#### Task description:
Start at the line with "Te dejo un pequeño vídeo" in the records below, stop at the line with "строителя встретился с людьми, благодаря", and return every line in that span exactly, the two end lines included.
++++
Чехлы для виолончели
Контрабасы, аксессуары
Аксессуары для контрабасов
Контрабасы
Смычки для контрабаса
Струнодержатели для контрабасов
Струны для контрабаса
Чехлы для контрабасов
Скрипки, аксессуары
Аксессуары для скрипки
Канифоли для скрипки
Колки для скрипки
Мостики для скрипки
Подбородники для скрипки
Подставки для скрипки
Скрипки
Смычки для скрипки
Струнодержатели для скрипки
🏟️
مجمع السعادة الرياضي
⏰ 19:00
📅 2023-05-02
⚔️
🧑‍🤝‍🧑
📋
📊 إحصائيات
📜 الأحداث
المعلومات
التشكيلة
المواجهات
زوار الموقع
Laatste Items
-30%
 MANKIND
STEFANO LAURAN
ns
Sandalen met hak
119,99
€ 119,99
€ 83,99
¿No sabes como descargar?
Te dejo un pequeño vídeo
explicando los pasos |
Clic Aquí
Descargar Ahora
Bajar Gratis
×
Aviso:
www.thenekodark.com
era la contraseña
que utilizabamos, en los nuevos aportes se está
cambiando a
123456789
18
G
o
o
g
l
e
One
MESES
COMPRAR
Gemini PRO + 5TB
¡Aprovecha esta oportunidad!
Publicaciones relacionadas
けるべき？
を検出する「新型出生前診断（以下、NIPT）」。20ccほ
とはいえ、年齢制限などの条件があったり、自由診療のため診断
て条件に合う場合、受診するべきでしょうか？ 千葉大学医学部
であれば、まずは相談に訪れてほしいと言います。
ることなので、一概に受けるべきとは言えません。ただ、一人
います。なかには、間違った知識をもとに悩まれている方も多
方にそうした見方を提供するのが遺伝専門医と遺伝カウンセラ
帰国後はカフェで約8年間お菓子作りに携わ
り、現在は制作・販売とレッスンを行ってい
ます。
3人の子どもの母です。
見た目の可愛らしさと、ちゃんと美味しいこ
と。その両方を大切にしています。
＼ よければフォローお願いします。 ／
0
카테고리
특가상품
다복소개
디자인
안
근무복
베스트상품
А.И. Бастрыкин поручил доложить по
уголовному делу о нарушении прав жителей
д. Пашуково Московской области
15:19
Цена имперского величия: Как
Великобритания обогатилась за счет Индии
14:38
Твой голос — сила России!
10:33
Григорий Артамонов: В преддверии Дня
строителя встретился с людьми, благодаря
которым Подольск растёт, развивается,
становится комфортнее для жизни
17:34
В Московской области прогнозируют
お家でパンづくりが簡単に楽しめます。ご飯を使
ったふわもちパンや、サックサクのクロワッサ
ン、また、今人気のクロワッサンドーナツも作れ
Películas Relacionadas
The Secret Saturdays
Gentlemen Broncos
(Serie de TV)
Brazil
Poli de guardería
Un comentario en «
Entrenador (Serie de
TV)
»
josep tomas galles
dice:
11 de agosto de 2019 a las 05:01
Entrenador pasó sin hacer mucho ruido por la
++++
#### Solution to this task:
Te dejo un pequeño vídeo
explicando los pasos |
Clic Aquí
Descargar Ahora
Bajar Gratis
×
Aviso:
www.thenekodark.com
era la contraseña
que utilizabamos, en los nuevos aportes se está
cambiando a
123456789
18
G
o
o
g
l
e
One
MESES
COMPRAR
Gemini PRO + 5TB
¡Aprovecha esta oportunidad!
Publicaciones relacionadas
けるべき？
を検出する「新型出生前診断（以下、NIPT）」。20ccほ
とはいえ、年齢制限などの条件があったり、自由診療のため診断
て条件に合う場合、受診するべきでしょうか？ 千葉大学医学部
であれば、まずは相談に訪れてほしいと言います。
ることなので、一概に受けるべきとは言えません。ただ、一人
います。なかには、間違った知識をもとに悩まれている方も多
方にそうした見方を提供するのが遺伝専門医と遺伝カウンセラ
帰国後はカフェで約8年間お菓子作りに携わ
り、現在は制作・販売とレッスンを行ってい
ます。
3人の子どもの母です。
見た目の可愛らしさと、ちゃんと美味しいこ
と。その両方を大切にしています。
＼ よければフォローお願いします。 ／
0
카테고리
특가상품
다복소개
디자인
안
근무복
베스트상품
А.И. Бастрыкин поручил доложить по
уголовному делу о нарушении прав жителей
д. Пашуково Московской области
15:19
Цена имперского величия: Как
Великобритания обогатилась за счет Индии
14:38
Твой голос — сила России!
10:33
Григорий Артамонов: В преддверии Дня
строителя встретился с людьми, благодаря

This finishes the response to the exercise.